Oefeningen om heupbuigerspieren te ontwikkelen
  1. I. p. - o. s., halter op de schouders. Na het inademen hurk je op je voeten totdat de voorkant van je dijen evenwijdig aan de vloer is. Spreid je knieën, houd je rug recht en til je borst op. Keer terug naar en zonder vertraging. z. (uitademen). Herhaal de bewegingen 12 keer in twee benaderingen. Het gewicht bij deze oefening moet op de schouders worden gedragen vanaf rekken of met de hulp van partners. Ook moet u een gewichthefgordel dragen.
  2. I. p. - o. s., terug naar de bank, halter op de schouders. Hurk tot je billen de bank raken (zonder erop te zitten), strek je benen. Herhaal 8-10 keer in drie benaderingen. De veiligheidsmaatregelen zijn dezelfde als bij de 1e oefening.

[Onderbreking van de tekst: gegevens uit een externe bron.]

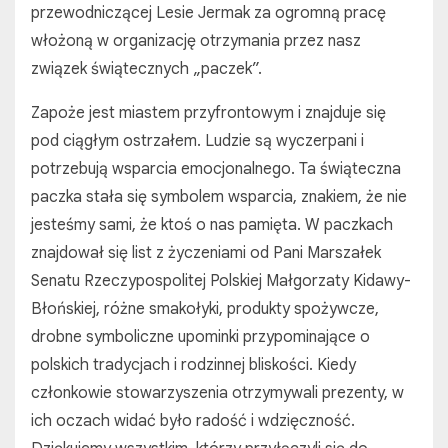
przewodniczącej Lesie Jermak za ogromną pracę
włożoną w organizację otrzymania przez nasz
związek świątecznych „paczek”.
Zapoże jest miastem przyfrontowym i znajduje się
pod ciągłym ostrzałem. Ludzie są wyczerpani i
potrzebują wsparcia emocjonalnego. Ta świąteczna
paczka stała się symbolem wsparcia, znakiem, że nie
jesteśmy sami, że ktoś o nas pamięta. W paczkach
znajdował się list z życzeniami od Pani Marszałek
Senatu Rzeczypospolitej Polskiej Małgorzaty Kidawy-
Błońskiej, różne smakołyki, produkty spożywcze,
drobne symboliczne upominki przypominające o
polskich tradycjach i rodzinnej bliskości. Kiedy
członkowie stowarzyszenia otrzymywali prezenty, w
ich oczach widać było radość i wdzięczność.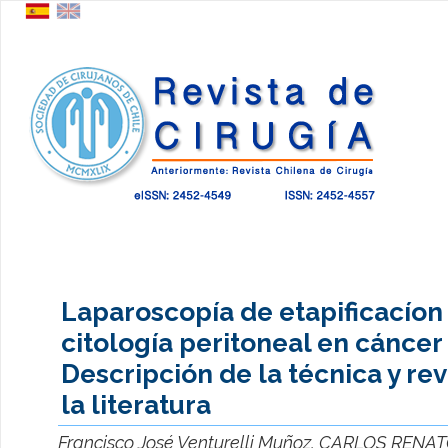
Laparoscopía de etapificacíon
citología peritoneal en cáncer 
Descripción de la técnica y rev
la literatura
Francisco José Venturelli Muñoz, CARLOS REN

  3. I. p. - sta met je hielen op een balk van een halve decimeter hoog, de halter achter je in je neergelaten handen. Hurk neer zonder uw romp naar voren te buigen. Sta op en herhaal 7-8 keer in drie benaderingen. Hou je adem niet in.
  4. I. p. - staand, halter op de borst. Squats. Herhaal 7-8 keer in vier benaderingen.